In the SSTR and CTRC records, the CERT contains the common name and serial number of the key certificate, and the CERI contains the common name of the issuer and the serial number of an intermediate or root CA. They may also contain the certificate serial number, for example:
CERT=(/C=US/ST=MA/L=Marshfield/O=test.org/OU=Dev/CN=Test
ID/SN=99c0ce01382e6c83)| CERI=(/C=US/ST=MA/L=Marshfield/O=test.org/CN=root CA/SN=da870666bbfb5538) |
Connect:Direct Secure Plus certificate audits may contain the following fields:
Field Name | Abbreviation | Max Lengths (RFC 2459) |
---|---|---|
Common Name | CN | 64 |
Country | C | 2 |
Locality | L | 128 |
State | ST | 128 |
Organization | O | 64 |
Organization Unit | OU | 64 |
Email Address | emailAddress | 128 |
Serial Number | SN | 128 (estimated) |
Access Certificate Audit Logs
Certificate audit information located in the SSTR and CTRC records cannot be accessed directly using Connect:Direct Requester or Sterling Connect:Direct Browser User Interface. To access certificate information, you can issue a query directly to the database or use an SDK-based or JAI-based program to issue a Select Statistics command. The response to the Select Statistics command contains the AuditInfo field of the statistics records, including the SSTR and CTRC records. This field contains certificate audit information.
The following example was generated using a database query. The certificate audit information is highlighted in bold.

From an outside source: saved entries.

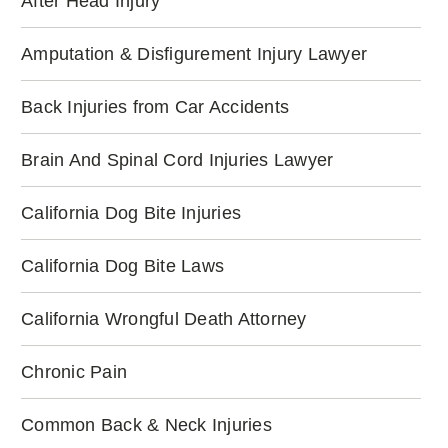
After Head Injury
Amputation & Disfigurement Injury Lawyer
Back Injuries from Car Accidents
Brain And Spinal Cord Injuries Lawyer
California Dog Bite Injuries
California Dog Bite Laws
California Wrongful Death Attorney
Chronic Pain
Common Back & Neck Injuries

'2007-05-21 14:50:27', 2, 'SSTR', 'CAEV', '',
0, '2007-05-21 14:50:26', '2007-05-21 14:50:27', '', '', 'JLYON-XP.4400',
0, 'MSGI=LSMI004I|SBST=(&NODE=JLYON-XP.4400)|PNOD=JLYON-XP.4400|CSPE=Y|CSPP=TLSv1|CSPS=TLS_RSA_WITH_AES_256_CBC_SHA| CERT=(/C=US/ST=MA/L=Marshfield/O=test.org/OU=Dev/ '2007-05-21 14:50:28', 2, 'CTRC', 'CAPR', 'SAMPLE', 1,
'2007-05-21 14:50:27', '2007-05-21 14:50:28', 'JLYON-XP.4400', 'jlyon',
'JLYON-XP.4400', 0, 'MSGI=SCPA000I|LCCD=0|LMSG=SCPA000I|OCCD=0|OMSG=SCPA000I|PNAM=SAMPLE|PNUM=1| |PCRC=N|ETMC=60|ETMK=10|ETMU=0|STSD=2|TZDI=-14400|' |
Certificate Audit Log Error Reporting
If an error occurs when the subject name is extracted from the identity (CERT) or issuer's (CERI) certificates, the following message ID is logged:
CERT=(MSGI=CSPA310E)|CERI=(MSGI=CSPA310E) |
Only the message ID is displayed with the CERT or CERI tokens; the standard IBM Connect:Direct error function is not used. After the error occurs, the session continues.